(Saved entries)
===============

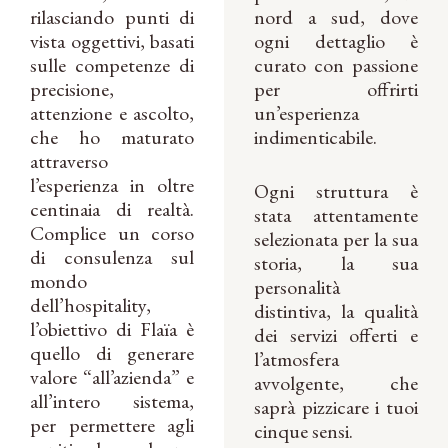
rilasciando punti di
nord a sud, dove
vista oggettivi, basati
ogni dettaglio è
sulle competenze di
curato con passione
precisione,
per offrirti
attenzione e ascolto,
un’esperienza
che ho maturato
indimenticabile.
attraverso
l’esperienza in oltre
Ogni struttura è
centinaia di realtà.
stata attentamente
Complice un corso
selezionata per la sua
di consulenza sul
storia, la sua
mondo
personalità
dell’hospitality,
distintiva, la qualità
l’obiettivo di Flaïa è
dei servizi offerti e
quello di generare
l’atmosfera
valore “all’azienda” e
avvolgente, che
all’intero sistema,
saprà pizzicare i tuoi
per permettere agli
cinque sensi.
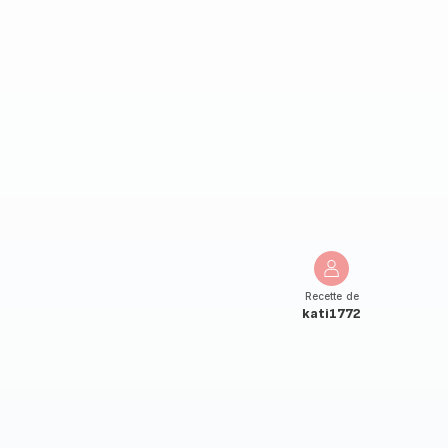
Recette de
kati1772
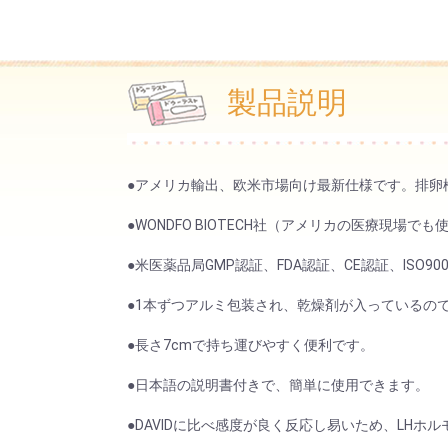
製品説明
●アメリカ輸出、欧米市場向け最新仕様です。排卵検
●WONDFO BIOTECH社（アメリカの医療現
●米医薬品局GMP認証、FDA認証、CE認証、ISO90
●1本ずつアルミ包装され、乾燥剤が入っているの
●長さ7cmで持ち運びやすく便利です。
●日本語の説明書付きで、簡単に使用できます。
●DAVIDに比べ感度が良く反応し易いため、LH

===============

**Work to complete**
Only the lines from the beginning of the records through the line bearing "l’atmosfera" belong in the answer, copied word for word with pictures left out.

**Solution to this exercise**
rilasciando punti di
nord a sud, dove
vista oggettivi, basati
ogni dettaglio è
sulle competenze di
curato con passione
precisione,
per offrirti
attenzione e ascolto,
un’esperienza
che ho maturato
indimenticabile.
attraverso
l’esperienza in oltre
Ogni struttura è
centinaia di realtà.
stata attentamente
Complice un corso
selezionata per la sua
di consulenza sul
storia, la sua
mondo
personalità
dell’hospitality,
distintiva, la qualità
l’obiettivo di Flaïa è
dei servizi offerti e
quello di generare
l’atmosfera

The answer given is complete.